The test system for this was a dual socket Intel Xeon CPU E5-2680 v3 set at 2.5 GHz (via /sys/cpufreq) with 8x16 GiB DDR4-2133. I tested with GCC 6.1.0 (-O3) and Intel compiler 17.0.1 (-fast), both get identical results. GOMP_CPU_AFFINITY=0,12,1,13,2,14,3,15,4,16,5,17,6,18,7,19,8,20,9,21,10,22,11,23 was set. Strem/add/24 threads gets 85 GiB/s on the system.
I was able to reproduce this effect on a different Haswell dual socket server system, but not any other architecture. For example on Sandy Bridge EP, memory performance is identical, while in cache fill(0) is much faster.
Here is the code to reproduce:
#include <algorithm>
#include <cstdlib>
#include <iostream>
#include <omp.h>
#include <vector>
using value = int;
using vector = std::vector<value>;
constexpr size_t write_size = 8ll * 1024 * 1024 * 1024;
constexpr size_t max_data_size = 4ll * 1024 * 1024 * 1024;
void __attribute__((noinline)) fill0(vector& v) {
std::fill(v.begin(), v.end(), 0);
}
void __attribute__((noinline)) fill1(vector& v) {
std::fill(v.begin(), v.end(), 1);
}
void bench(size_t data_size, int nthreads) {
#pragma omp parallel num_threads(nthreads)
{
vector v(data_size / (sizeof(value) * nthreads));
auto repeat = write_size / data_size;
#pragma omp barrier
auto t0 = omp_get_wtime();
for (auto r = 0; r < repeat; r++)
fill0(v);
#pragma omp barrier
auto t1 = omp_get_wtime();
for (auto r = 0; r < repeat; r++)
fill1(v);
#pragma omp barrier
auto t2 = omp_get_wtime();
#pragma omp master
std::cout << data_size << ", " << nthreads << ", " << write_size / (t1 - t0) << ", "

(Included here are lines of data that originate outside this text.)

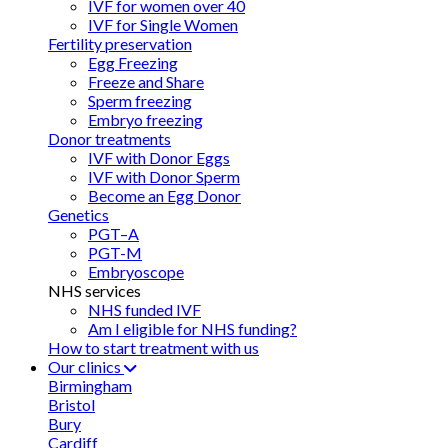
IVF for women over 40
IVF for Single Women
Fertility preservation
Egg Freezing
Freeze and Share
Sperm freezing
Embryo freezing
Donor treatments
IVF with Donor Eggs
IVF with Donor Sperm
Become an Egg Donor
Genetics
PGT–A
PGT-M
Embryoscope
NHS services
NHS funded IVF
Am I eligible for NHS funding?
How to start treatment with us
Our clinics
Birmingham
Bristol
Bury
Cardiff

<< write_size / (t2 - t1) << "\n";
}
}
int main(int argc, const char* argv[]) {
std::cout << "size,nthreads,fill0,fill1\n";
for (size_t bytes = 1024; bytes <= max_data_size; bytes *= 2) {
bench(bytes, 1);
}
for (size_t bytes = 1024; bytes <= max_data_size; bytes *= 2) {
bench(bytes, omp_get_max_threads());
}
for (int nthreads = 1; nthreads <= omp_get_max_threads(); nthreads++) {
bench(max_data_size, nthreads);
}
}
Presented results compiled with g++ fillbench.cpp -O3 -o fillbench_gcc -fopenmp.
From your question + the compiler-generated asm from your answer:
fill(0) is an ERMSB rep stosb which will use 256b stores in an optimized microcoded loop. (Works best if the buffer is aligned, probably to at least 32B or maybe 64B).
fill(1) is a simple 128-bit movaps vector store loop. Only one store can execute per core clock cycle regardless of width, up to 256b AVX. So 128b stores can only fill half of Haswell's L1D cache write bandwidth. This is why fill(0) is about 2x as fast for buffers up to ~32kiB. Compile with -march=haswell or -march=native to fix that.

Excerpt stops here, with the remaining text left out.